Rapora göre endüstriyel tarımın tarihsel gelişim sürecinde devamlılığını sağlayan yukarıda sayılan kilit unsurlar birbirine bağlı bir bütünü meydana getirmektedir. Endüstriyel tarımın tarihsel süreçte gelişimi sürekli büyümeyi gerektiren bir yapıdadır. Bu büyüme, yüksek verim ve kâr oranına dayalı, az emek gücü kullanıp emek maliyetlerinin maksimize eden ancak iyi bir tarımsal mekanizasyon ile enerji (fosil yakıt vs.) maliyetlerini minimuma indiren, sürekli yatırım yapmayı gerektiren ve nihai olarak büyük ölçekli tarımı destekleyen bir yapıdadır. Tarımsal teşvikler, perakende ve gıda sektörü, tohum ve fikri mülkiyet yasaları, uluslararası ticaret anlaşmaları, kısacası tarımın üretimden tüketime bütün yapısı büyük ölçekli tarımı destekleyici bir yönde şekillenmiştir. Büyük ölçekli tarıma uyarlanmış, birbirine kenetlenmiş pazar ve siyasi teşviklerden oluşan böyle bir ağ, endüstriyel üretim şekillerine fiilen destek sağlamaktadır. 

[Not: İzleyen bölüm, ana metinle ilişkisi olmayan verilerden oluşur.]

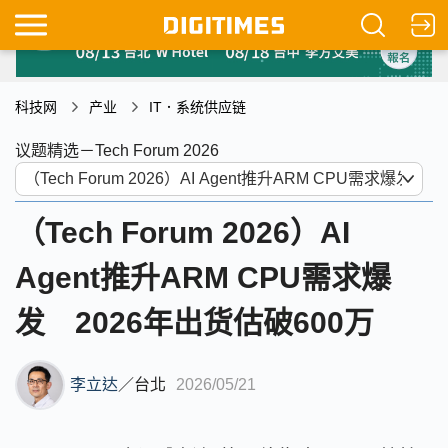
科技网
产业
IT．系统供应链
议题精选－Tech Forum 2026
（Tech Forum 2026）AI
Agent推升ARM CPU需求爆
发 2026年出货估破600万
李立达
／
台北
2026/05/21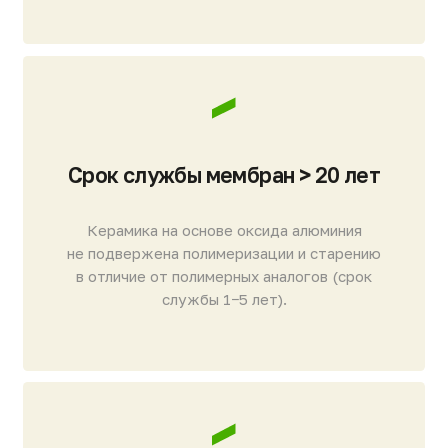
Стойкость к агрессивным средам
и износу
Керамика химически инертна: она устойчива к
активному хлору, растворителям, высоким
температурам, УФ-излучению и абразивам.
Стабильность при «болезнях»
активного ила
Система гарантирует высокое качество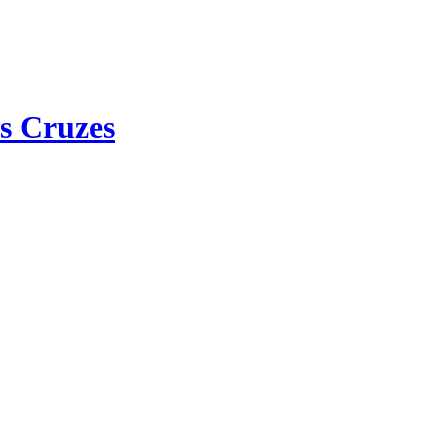
s Cruzes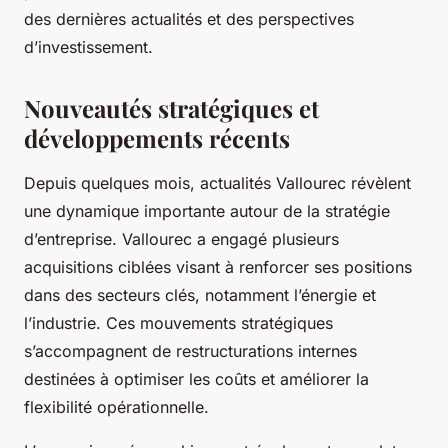
des dernières actualités et des perspectives
d’investissement.
Nouveautés stratégiques et
développements récents
Depuis quelques mois, actualités Vallourec révèlent
une dynamique importante autour de la stratégie
d’entreprise. Vallourec a engagé plusieurs
acquisitions ciblées visant à renforcer ses positions
dans des secteurs clés, notamment l’énergie et
l’industrie. Ces mouvements stratégiques
s’accompagnent de restructurations internes
destinées à optimiser les coûts et améliorer la
flexibilité opérationnelle.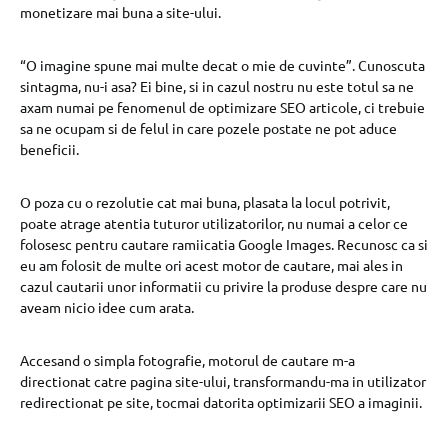
monetizare mai buna a site-ului.
“O imagine spune mai multe decat o mie de cuvinte”. Cunoscuta
sintagma, nu-i asa? Ei bine, si in cazul nostru nu este totul sa ne
axam numai pe fenomenul de optimizare SEO articole, ci trebuie
sa ne ocupam si de felul in care pozele postate ne pot aduce
beneficii.
O poza cu o rezolutie cat mai buna, plasata la locul potrivit,
poate atrage atentia tuturor utilizatorilor, nu numai a celor ce
folosesc pentru cautare ramiicatia Google Images. Recunosc ca si
eu am folosit de multe ori acest motor de cautare, mai ales in
cazul cautarii unor informatii cu privire la produse despre care nu
aveam nicio idee cum arata.
Accesand o simpla fotografie, motorul de cautare m-a
directionat catre pagina site-ului, transformandu-ma in utilizator
redirectionat pe site, tocmai datorita optimizarii SEO a imaginii.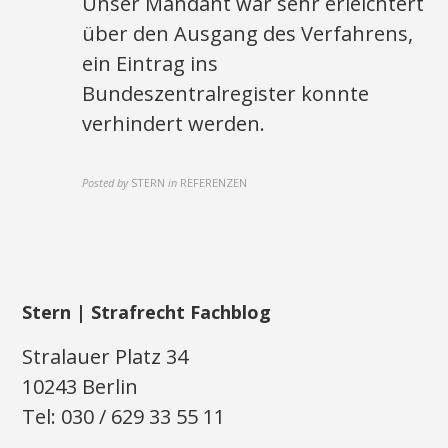
Unser Mandant war sehr erleichtert
über den Ausgang des Verfahrens,
ein Eintrag ins
Bundeszentralregister konnte
verhindert werden.
Posted by
STERN
in
REFERENZEN
Stern | Strafrecht Fachblog
Stralauer Platz 34
10243 Berlin
Tel: 030 / 629 33 55 11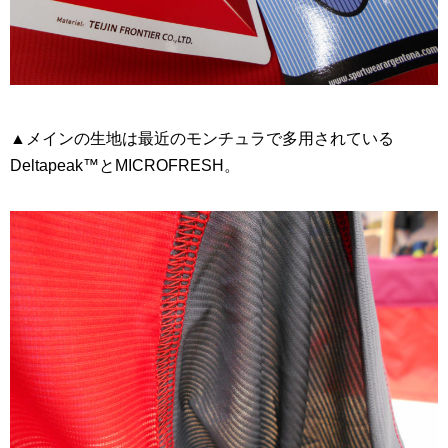
▲メインの生地は最近のモンチュラで多用されている
Deltapeak™とMICROFRESH。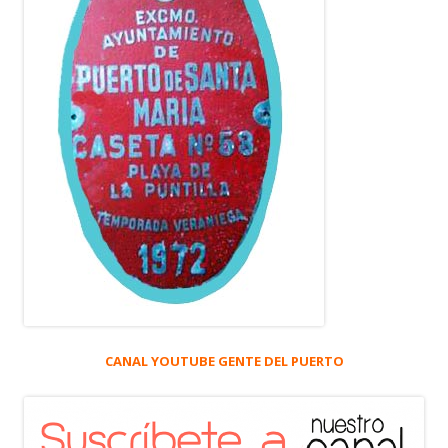
CANAL YOUTUBE GENTE DEL PUERTO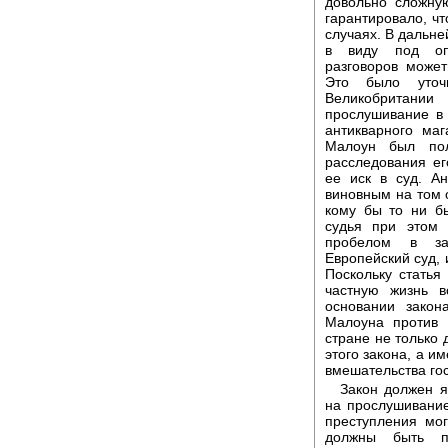
довольно сложну
гарантировало, чт
случаях. В дальне
в виду под оп
разговоров может
Это было уточ
Великобритани
прослушивание в 
антикварного маг
Малоун был пол
расследования е
ее иск в суд. А
виновным на том 
кому бы то ни б
судья при этом 
пробелом в за
Европейский суд, 
Поскольку статья
частную жизнь 
основании закон
Малоуна против 
стране не только 
этого закона, а и
вмешательства гос
Закон должен я
на прослушивани
преступления мог
должны быть п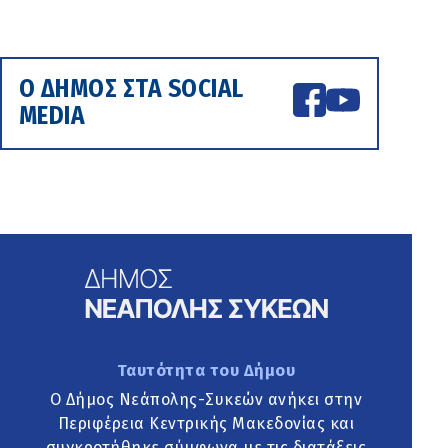
Ο ΔΗΜΟΣ ΣΤΑ SOCIAL
MEDIA
Ταυτότητα του Δήμου
Ο Δήμος Νεάπολης-Συκεών ανήκει στην
Περιφέρεια Κεντρικής Μακεδονίας και
συγκροτήθηκε σύμφωνα με τις διατάξεις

Endüstriyel tarımın varlığını devam ettiren bu kilit unsurların kendi içinden değişimi, farklılaşan bir tarım sisteminin kurulması ile mümkündür. Raporda bu değişimin yapılmasına ait öneriler geliştirilmiştir (Tablo.2).

 

Kilit unsurların değişimi mevcut tarımsal ilişkilerin değişimine neden olacaktır. Kısa tedarik zincirleri ile alternatif perakende altyapısının kurulması, uluslararası ticaret anlaşmalarının ve ihracata yönelik oluşturulan tarım ve gıda politikalarının değişmesine neden olacaktır. Alternatif tarımsal yöntemler, sağlıklı, güvenilir ve besleyici gıdaya herkesin ulaşabilmesini garanti eden bir söylem geliştirerek, endüstriyel tarımın meydana getirdiği sağlıksız ama ucuz gıdaya herkese ulaşım söylemi değişime uğrayacaktır. Endüstriyel tarıma alternatif üretim biçimlerinin yaygınlaşmasını sağlayan ön açıcı bilimsel araştırmaların yapılması ve bu araştırmaların tarımsal araştırma gündemine dahil edilmesi, alternatif seçeneklerin teorik altyapısını güçlendirecektir. Üretimin kurumsallaşmasını sağlayacak ilişkiler geliştirmek, kooperatiflerle, belediyelerle vb. kuruluşlarla gıda üretimi açısından anlaşmak, üretimin sürdürülebilirliği ve yaygınlaşması açısından önemlidir. Bununla beraber yine tarımsal ürünlerin alımının kamu kuruluşları ile yapılması güven oluşturacak, üreticinin ve tüketicinin alternatif seçeneklere yönelmesini sağlayacaktır. Tarımsal üretim ve tüketimin bu değişimi tarımsal süreçlere de yansıyacaktır. Alternatif üretime uygun tarımsal bilgi ve teknoloji değişim gösterecektir. Endüstriyel tarımın kilit unsurlarında meydana gelen bu değişimler, endüstriyel tarımın büyük ölçekli tarıma yönelik oluşan üretim ilişkilerinin ve üretim biçiminin egemenliğini dönüştürecek ve başka bir tarımsal sistemi mümkün kılacaktır.